La falta de agua nos lleva a la sequía y la falta de gas nos devuelve a la quema. El problema es que todos nos estamos cocinando. El recalentamiento global no es un rumor. En 10 años, el planeta perdió 945.345 kilómetros cuadrados de bosques, un poco más de la extensión de Venezuela. O sea, cada minuto, el planeta pierde algo así como 40 canchas de fútbol. Se le llama a este itinerario ¿hoja de vida? ¡Pues necesitamos a las verdaderas produciendo clorofila! Sin verde no tendremos ni el peor currículo. “No entendemos el desdén, ni vemos el más mínimo asomo de intención de cuido en estas razzias, por ninguna parte se percibe algún beneficio”, sostiene con pesar la paisajista Diana Henríquez, socia de John Sttodart, quien a su vez fuera socio de Burle Marx en el diseño del Parque del Este. “Salvar los árboles enfermos es mucho más caro que talarlos, implica ceder espacio muchas veces privados, mover tuberías, reconstruir aceras y calles, lo cual es difícil pero no imposible ¿o sí? ¿pienso acaso en una utopía? ¿lo es preservar la vida?”, dice la paisajista Raquel Scharffenorth.

Londres anunció que se convertirá en la ciudad más verde del planeta y aprobó un plan de siembra afanosa que implica techos verdes, balcones verdes, aceras verdes, casas verdes (bien por Vargas Llosa). En la ciudad donde brota la vida de una ranura de asfalto se desaprovecha esa adorable tendencia y se opta por el hachazo como plan oficial (o sombra junguiana). Gracias a la cantidad de grupos y colectivos buenos organizados, este deshojar la ciudad, es denuncia. Muchos amadores del verde alzan su voz y defienden esta fijación suicida de aniquilar árboles —que no tienen que morir ya de pie— y sí ser respetados. Pero, por otro lado, que ese sembrar no sea una ocurrencia sin ton ni son, arbitraria: la siembra de palmeras datileras tan costosas donde sea que quepan y porque sí parece una boutade. U otro negocio. Como también que en la ciudad del clima perfecto se coloquen a lo largo de la Francisco, rebautizada Guaicaipuro, palmeras pero metálicas, de utilería, que, ay, atraerán más calor. Un contrasentido. Leña al fuego.

Silvia Burés, en España, escribe sobre la conexión etimológica entre las palabras puta y poda, y se pregunta si no será que en vez de putare, o sea, podar, se putean los árboles con estos cortes innecesarios, imposibles, criminales, que no eliminan los patógenos sino la vida toda de un ser indispensable.
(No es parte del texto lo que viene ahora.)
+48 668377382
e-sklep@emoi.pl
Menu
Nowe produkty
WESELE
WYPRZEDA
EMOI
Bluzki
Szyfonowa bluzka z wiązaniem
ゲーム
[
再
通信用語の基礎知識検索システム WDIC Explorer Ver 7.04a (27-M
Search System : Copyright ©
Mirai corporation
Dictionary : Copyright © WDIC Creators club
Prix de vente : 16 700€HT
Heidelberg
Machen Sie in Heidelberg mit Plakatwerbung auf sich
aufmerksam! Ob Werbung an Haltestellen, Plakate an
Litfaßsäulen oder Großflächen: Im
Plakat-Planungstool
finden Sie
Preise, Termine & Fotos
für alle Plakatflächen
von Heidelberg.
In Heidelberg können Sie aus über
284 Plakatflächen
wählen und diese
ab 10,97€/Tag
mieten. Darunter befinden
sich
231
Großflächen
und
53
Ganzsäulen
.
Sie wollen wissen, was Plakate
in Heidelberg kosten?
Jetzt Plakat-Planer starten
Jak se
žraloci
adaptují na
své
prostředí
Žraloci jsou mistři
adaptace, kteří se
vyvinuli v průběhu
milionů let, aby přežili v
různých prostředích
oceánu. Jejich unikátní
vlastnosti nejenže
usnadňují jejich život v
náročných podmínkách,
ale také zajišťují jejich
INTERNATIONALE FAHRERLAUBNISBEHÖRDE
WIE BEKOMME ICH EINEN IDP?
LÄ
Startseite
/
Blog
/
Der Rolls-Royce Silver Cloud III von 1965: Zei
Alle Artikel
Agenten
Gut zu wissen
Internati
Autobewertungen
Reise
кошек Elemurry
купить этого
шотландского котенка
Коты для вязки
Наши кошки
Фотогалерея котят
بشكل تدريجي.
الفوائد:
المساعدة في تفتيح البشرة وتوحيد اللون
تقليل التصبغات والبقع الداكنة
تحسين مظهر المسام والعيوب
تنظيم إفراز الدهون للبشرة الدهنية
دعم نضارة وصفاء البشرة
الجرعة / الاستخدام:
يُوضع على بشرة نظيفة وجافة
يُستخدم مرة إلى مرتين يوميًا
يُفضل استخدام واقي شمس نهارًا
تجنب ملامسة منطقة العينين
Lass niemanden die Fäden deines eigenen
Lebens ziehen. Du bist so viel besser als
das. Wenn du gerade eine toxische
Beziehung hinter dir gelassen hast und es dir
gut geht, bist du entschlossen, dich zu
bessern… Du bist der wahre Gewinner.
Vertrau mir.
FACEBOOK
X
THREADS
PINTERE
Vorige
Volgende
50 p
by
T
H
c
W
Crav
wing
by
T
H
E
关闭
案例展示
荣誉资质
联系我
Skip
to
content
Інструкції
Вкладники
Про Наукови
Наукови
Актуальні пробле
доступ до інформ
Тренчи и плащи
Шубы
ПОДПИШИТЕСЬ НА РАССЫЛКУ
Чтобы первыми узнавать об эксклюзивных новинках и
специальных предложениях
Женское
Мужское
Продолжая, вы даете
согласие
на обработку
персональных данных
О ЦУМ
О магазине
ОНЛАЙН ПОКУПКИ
No es cortar por lo sano, es cortar para cercenar. Pero los árboles tienen dolientes y así como se arma un espacio de plántulas donde hubo un galpón industrial —proyecto de Fundación Espacio, María Isabel Peña, Franco Micucci, Aliz Mena—, aplaudimos a Ana Cecilia Pereira Berti, de Ciudad Laboratorio, que se plantó al lado de señor árbol de raíces extrovertidas en Chuao para salvarlo hasta que logró ahuyentar a los macheteros. Gracias, Ciudad Ana, de parte de las guacamayas, de los pericos y de las 450 especies de aves caraqueñas. “Que si quieres seguir oyendo su canto no las enjaules, deja más bien de cortar árboles”, aconseja Henrique Lazo en tuiter.

Lo que hay que cortar de raíz es otra cosa. La corrupción, la mandonería, el desdén institucional, la ignorancia de las formas democráticas, la desesperanza. Esta sí es una tronco de empresa. Podemos, de poder no de podar, irnos por las ramas.